Assignment
A complete response lists each line of the data below that includes the word "sytilbehør".

Dataset records
⟨

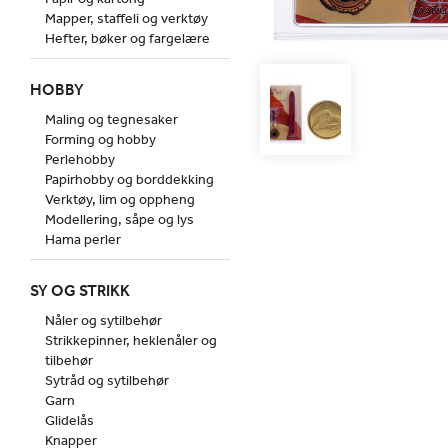
Mapper, staffeli og verktøy
Hefter, bøker og fargelære
HOBBY
Maling og tegnesaker
Forming og hobby
Perlehobby
Papirhobby og borddekking
Verktøy, lim og oppheng
Modellering, såpe og lys
Hama perler
SY OG STRIKK
Nåler og sytilbehør
Strikkepinner, heklenåler og
tilbehør
Sytråd og sytilbehør
Garn
Glidelås
Knapper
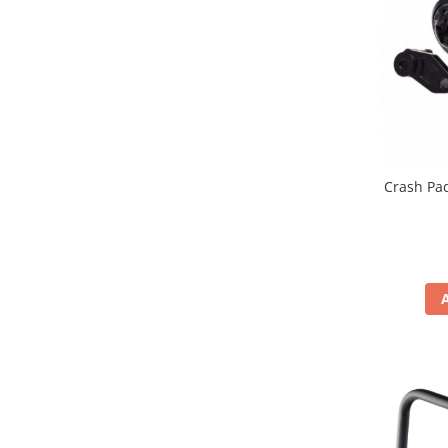
Genti soft Shad
Genti TERRA Shad
Kituri complete TERRA Shad
Kituri de prindere Shad
Top Case Shad
Rucsacuri & Genti
Genti
Crash Pa
Rucsac
Suporti prindere cutii/genti
Cutii / Genti
Antifurt
Chingi / Plase bagaj
Lama zapada
Prelata moto/atv/snow
Remorci & Trolii
Accesorii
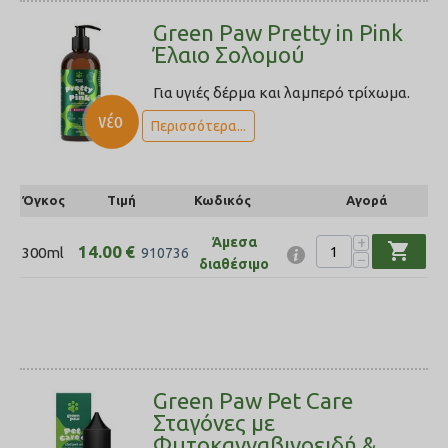
Green Paw Pretty in Pink
Έλαιο Σολοµού
Για υγιές δέρµα και λαμπερό τρίχωµα.
Περισσότερα...
Όγκος
Τιμή
Κωδικός
Αγορά
+
Άμεσα
shopping_cart
14.00
€
300ml
910736
−
διαθέσιμο
Green Paw Pet Care
Σταγόνες με
Φυτοκανναβινοειδή &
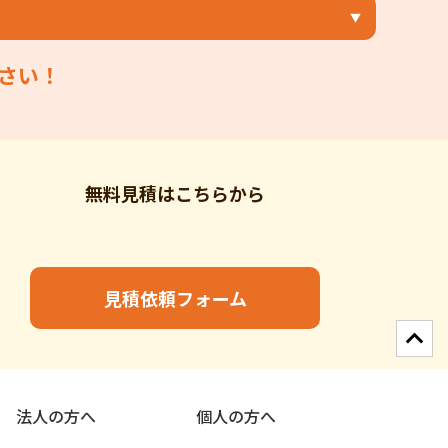
さい！
無料見積はこちらから
見積依頼フォーム
法人の方へ
個人の方へ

⟩

Expected answer
Nåler og sytilbehør
Sytråd og sytilbehør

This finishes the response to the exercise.